+++ Supplied records
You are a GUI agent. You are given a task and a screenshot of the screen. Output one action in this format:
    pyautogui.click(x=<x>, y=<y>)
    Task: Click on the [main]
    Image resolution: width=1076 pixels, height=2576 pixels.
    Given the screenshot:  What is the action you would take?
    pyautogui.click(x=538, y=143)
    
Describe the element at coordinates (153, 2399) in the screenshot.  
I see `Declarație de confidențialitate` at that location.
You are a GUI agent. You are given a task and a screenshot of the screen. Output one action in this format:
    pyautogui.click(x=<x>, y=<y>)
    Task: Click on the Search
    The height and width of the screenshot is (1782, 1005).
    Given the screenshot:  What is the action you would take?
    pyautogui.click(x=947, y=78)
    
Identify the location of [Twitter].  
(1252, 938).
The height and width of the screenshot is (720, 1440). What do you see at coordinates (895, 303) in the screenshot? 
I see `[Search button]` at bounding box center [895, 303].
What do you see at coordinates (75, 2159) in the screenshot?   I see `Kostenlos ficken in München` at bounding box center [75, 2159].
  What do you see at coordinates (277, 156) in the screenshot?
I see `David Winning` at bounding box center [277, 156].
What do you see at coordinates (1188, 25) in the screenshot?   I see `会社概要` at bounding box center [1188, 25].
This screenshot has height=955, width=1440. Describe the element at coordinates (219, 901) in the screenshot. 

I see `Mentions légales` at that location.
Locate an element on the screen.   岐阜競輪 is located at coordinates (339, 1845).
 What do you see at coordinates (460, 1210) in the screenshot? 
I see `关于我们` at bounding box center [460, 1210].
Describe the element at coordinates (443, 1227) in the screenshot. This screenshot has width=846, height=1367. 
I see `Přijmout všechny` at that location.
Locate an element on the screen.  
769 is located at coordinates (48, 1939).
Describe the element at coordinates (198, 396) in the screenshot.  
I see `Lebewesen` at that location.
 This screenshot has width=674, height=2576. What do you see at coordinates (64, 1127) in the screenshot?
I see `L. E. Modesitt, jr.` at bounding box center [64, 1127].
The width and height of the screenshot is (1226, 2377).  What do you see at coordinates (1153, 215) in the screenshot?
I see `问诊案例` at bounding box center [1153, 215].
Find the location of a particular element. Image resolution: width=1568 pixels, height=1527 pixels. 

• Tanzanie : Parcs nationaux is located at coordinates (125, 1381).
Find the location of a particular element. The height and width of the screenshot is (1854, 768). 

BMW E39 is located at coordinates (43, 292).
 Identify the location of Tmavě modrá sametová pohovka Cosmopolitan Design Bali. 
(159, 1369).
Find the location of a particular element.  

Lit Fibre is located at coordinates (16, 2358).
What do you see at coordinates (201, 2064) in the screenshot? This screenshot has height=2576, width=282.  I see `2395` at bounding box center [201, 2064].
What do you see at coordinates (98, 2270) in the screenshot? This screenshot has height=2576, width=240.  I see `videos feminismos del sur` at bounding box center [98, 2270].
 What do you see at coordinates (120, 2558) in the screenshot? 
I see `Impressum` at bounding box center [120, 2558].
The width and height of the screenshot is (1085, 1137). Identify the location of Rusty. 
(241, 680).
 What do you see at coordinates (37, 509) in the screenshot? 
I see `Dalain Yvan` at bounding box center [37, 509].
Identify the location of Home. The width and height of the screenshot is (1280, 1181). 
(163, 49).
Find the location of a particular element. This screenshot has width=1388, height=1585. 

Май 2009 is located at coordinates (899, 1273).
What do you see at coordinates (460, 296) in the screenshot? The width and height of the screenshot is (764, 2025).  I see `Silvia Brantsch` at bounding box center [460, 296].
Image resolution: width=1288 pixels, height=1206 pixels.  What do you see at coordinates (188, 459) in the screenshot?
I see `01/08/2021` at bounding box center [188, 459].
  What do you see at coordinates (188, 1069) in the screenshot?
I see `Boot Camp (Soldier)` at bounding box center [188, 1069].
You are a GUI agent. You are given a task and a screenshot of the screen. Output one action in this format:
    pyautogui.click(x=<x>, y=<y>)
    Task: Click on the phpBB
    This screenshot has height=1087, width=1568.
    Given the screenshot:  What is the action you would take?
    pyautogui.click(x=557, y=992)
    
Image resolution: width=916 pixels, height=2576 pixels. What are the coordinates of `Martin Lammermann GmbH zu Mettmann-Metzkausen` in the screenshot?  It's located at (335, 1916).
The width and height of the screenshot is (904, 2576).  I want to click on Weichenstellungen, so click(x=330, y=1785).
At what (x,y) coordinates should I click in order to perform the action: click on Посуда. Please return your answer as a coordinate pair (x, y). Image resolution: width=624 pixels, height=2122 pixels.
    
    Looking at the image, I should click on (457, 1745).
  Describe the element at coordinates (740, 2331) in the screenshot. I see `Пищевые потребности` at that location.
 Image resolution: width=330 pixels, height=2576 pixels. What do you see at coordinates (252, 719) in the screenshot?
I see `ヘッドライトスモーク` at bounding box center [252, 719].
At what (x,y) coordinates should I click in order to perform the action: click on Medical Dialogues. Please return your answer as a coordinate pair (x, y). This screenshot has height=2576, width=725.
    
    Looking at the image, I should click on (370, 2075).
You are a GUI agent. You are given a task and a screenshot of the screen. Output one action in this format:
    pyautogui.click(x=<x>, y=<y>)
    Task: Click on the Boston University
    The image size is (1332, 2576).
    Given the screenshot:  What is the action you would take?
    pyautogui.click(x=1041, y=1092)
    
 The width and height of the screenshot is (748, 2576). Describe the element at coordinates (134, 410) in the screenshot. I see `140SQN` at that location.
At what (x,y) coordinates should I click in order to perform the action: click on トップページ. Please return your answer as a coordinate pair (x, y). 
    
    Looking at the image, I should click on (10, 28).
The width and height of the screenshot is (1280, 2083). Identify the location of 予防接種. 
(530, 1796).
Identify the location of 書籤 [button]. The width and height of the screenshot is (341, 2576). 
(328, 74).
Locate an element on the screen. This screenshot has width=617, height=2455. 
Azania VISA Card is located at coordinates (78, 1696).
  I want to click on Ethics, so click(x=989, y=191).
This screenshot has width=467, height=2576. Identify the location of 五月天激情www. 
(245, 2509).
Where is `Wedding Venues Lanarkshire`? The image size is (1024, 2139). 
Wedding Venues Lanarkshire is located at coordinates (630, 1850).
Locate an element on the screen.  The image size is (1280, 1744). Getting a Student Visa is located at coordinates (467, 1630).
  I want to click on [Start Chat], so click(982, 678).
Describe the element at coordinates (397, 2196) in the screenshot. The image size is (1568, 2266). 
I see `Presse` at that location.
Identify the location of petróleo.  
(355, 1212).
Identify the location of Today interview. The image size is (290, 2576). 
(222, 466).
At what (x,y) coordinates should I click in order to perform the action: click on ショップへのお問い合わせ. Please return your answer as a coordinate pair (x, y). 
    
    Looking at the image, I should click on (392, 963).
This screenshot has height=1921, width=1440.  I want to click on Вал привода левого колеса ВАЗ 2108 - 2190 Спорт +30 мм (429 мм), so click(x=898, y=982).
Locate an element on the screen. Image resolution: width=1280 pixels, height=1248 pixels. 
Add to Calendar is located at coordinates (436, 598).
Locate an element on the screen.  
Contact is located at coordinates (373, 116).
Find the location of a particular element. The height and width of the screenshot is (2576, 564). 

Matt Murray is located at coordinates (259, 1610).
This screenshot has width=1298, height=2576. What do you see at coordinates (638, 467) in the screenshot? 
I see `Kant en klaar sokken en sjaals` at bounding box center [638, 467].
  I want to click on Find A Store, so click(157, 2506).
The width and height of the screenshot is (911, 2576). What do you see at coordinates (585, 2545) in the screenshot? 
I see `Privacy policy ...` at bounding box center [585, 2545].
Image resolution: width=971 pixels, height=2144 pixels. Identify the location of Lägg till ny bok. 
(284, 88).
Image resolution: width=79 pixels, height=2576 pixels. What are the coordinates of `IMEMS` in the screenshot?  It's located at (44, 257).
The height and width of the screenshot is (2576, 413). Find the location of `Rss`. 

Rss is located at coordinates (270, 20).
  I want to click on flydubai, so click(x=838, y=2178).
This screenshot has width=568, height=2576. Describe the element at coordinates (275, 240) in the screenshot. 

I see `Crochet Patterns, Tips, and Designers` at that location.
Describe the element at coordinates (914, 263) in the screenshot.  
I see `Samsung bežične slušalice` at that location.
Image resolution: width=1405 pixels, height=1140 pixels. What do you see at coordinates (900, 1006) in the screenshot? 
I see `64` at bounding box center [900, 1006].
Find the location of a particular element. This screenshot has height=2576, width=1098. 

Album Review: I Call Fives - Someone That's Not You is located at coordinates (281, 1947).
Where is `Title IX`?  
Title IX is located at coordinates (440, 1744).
++++++
Activity >> Using the data above, reproduce exactly the lines from the line that contains "Identify the location of petróleo." through the line that contains "Image resolution: width=79", including both.

Task output >>
Identify the location of petróleo.  
(355, 1212).
Identify the location of Today interview. The image size is (290, 2576). 
(222, 466).
At what (x,y) coordinates should I click in order to perform the action: click on ショップへのお問い合わせ. Please return your answer as a coordinate pair (x, y). 
    
    Looking at the image, I should click on (392, 963).
This screenshot has height=1921, width=1440.  I want to click on Вал привода левого колеса ВАЗ 2108 - 2190 Спорт +30 мм (429 мм), so click(x=898, y=982).
Locate an element on the screen. Image resolution: width=1280 pixels, height=1248 pixels. 
Add to Calendar is located at coordinates (436, 598).
Locate an element on the screen.  
Contact is located at coordinates (373, 116).
Find the location of a particular element. The height and width of the screenshot is (2576, 564). 

Matt Murray is located at coordinates (259, 1610).
This screenshot has width=1298, height=2576. What do you see at coordinates (638, 467) in the screenshot? 
I see `Kant en klaar sokken en sjaals` at bounding box center [638, 467].
  I want to click on Find A Store, so click(157, 2506).
The width and height of the screenshot is (911, 2576). What do you see at coordinates (585, 2545) in the screenshot? 
I see `Privacy policy ...` at bounding box center [585, 2545].
Image resolution: width=971 pixels, height=2144 pixels. Identify the location of Lägg till ny bok. 
(284, 88).
Image resolution: width=79 pixels, height=2576 pixels. What are the coordinates of `IMEMS` in the screenshot?  It's located at (44, 257).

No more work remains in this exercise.